Il-Haraka baraka.(Egyptian proverb) 

Movement is a blessing (Egyptian proverb).

Le movement est une bénédiction (proverbe égyptien).

Signification: Il est bon de faire des efforts physiques.

Source: http://arabic.desert-sky.net/coll_proverbs.html

 

Commentaire à la lumière de la Bible

       Les sociétés traditionnelles africaines étaient riches en activités, mais deux d’entre elles semblaient occuper le premier rang : l’agriculture et l’élevage. Or, ces deux activités impliquaient beaucoup d’efforts physiques, surtout qu’à l’époque, les gens n’avaient pas accès à tous les outils modernes, qui – faut-il le relever – demeurent inaccessibles à un grand pourcentage de la masse paysanne africaine même en ce 21e siècle. Dans ce contexte, il n’était presque pas nécessaire d’inviter les populations à faire du sport. C’était une partie intégrante de la vie quotidienne.

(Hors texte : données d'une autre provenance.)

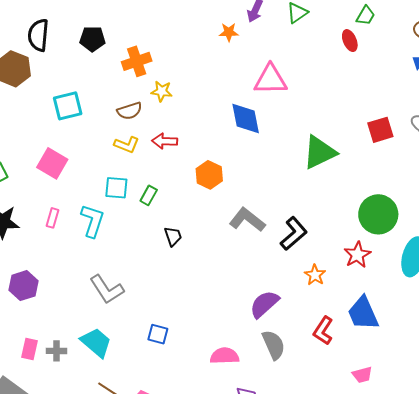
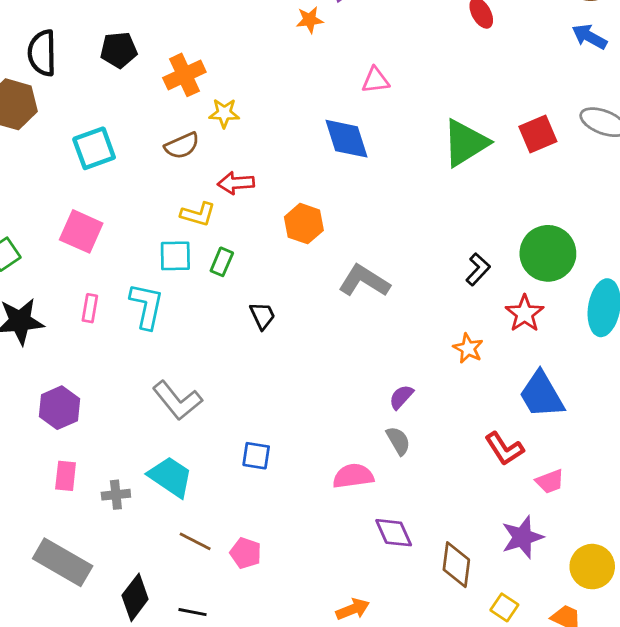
pink triangle: (270, 80) -> (375, 80), size x0.6
yellow L-shape: (127, 145) -> (198, 214), moved
green triangle: (320, 152) -> (465, 143), moved
black L-shape: (294, 234) -> (478, 269), moved, size x0.7
purple semicircle: (264, 304) -> (401, 397), size x0.6
red L-shape: (323, 331) -> (504, 449), moved, turned -60
gray semicircle: (274, 345) -> (398, 441), moved, size x0.7
pink rectangle: (30, 349) -> (66, 476), moved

       Aujourd’hui, surtout dans les milieux urbains africains, nous assistons à un nouveau phénomène qui constitue une véritable atteinte à la santé publique. Nous avons un nombre sans cesse croissant de personnes qui travaillent dans des bureaux, se déplacent en moto ou en voiture et s’exercent rarement. Dans certains cercles, cela est perçu comme un symbole de réussite. Pourtant l’organisme humain, pour son bon fonctionnement, a besoin d’exercice corporel. Par contre, le manque d’exercice physique a des effets néfastes sur la santé. Nous comprenons alors la sagesse du proverbe égyptien susmentionné : il-Haraka baraka (le mouvement est une bénédiction).

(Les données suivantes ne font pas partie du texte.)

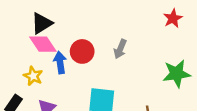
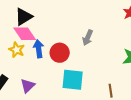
red circle: (82, 51) -> (60, 53), moved
yellow star: (33, 76) -> (17, 50), moved

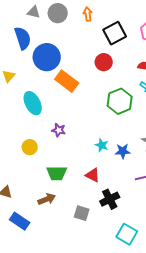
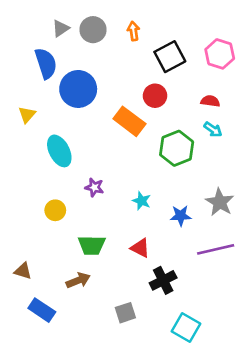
gray triangle: (34, 12) -> (61, 28), turned -48
orange rectangle: (67, 81) -> (129, 121), moved
cyan star: (102, 145) -> (142, 201), moved
gray square: (82, 213) -> (125, 313), moved, turned -35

       Il intéressant de constater qu’après avoir créé le premier être humain, Dieu ne l’a pas laissé sombrer dans l’inactivité, vu que le jardin d’Eden avait pratiquement tout ce dont il avait besoin pour sa survie. Dieu a donné à Adam une double mission : celle de cultiver et de garder le jardin (Genèse 2 :15). Cela impliquait naturellement des efforts physiques. Dieu, dans sa divine sagesse, savait que cela était utile pour l’épanouissement mais aussi pour la santé de l’être humain. Par ailleurs, la Bible admire la discipline et l’esprit de sacrifice des athlètes et les prend en exemple (1 Corinthiens 9 : 24-27 ; 2 Timothée 2 :5 ; 4 :7). Elle nous invite également à prendre soin de notre corps (1 Corinthiens 6 :19-20, Ephésiens 5 :29).

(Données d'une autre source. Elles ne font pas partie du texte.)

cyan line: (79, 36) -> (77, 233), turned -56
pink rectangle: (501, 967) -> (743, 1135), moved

       Cependant, s’il est important de prendre soin du corps, il est encore plus important de prendre soin de l’âme (1 Tim. 1 :4). Il est donc extrêmement dangereux de sacrifier systématiquement les heures de prière, d’études bibliques et de culte sur l’autel du sport et d’autres activités liées strictement à l’épanouissement physique ou matériel. Le plan de Dieu est que nous parvenions à un bon équilibre afin que nous soyons en bonne santé physique et spirituelle. Consacrons un temps régulier aux exercices physiques car cela est nécessaire pour une bonne santé physique mais ne négligeons pas notre santé spirituelle dans la foulée. Dieu veut que nous prospérions tant au plan physique qu’au plan spirituel (Cf. 3 Jean 1 :2).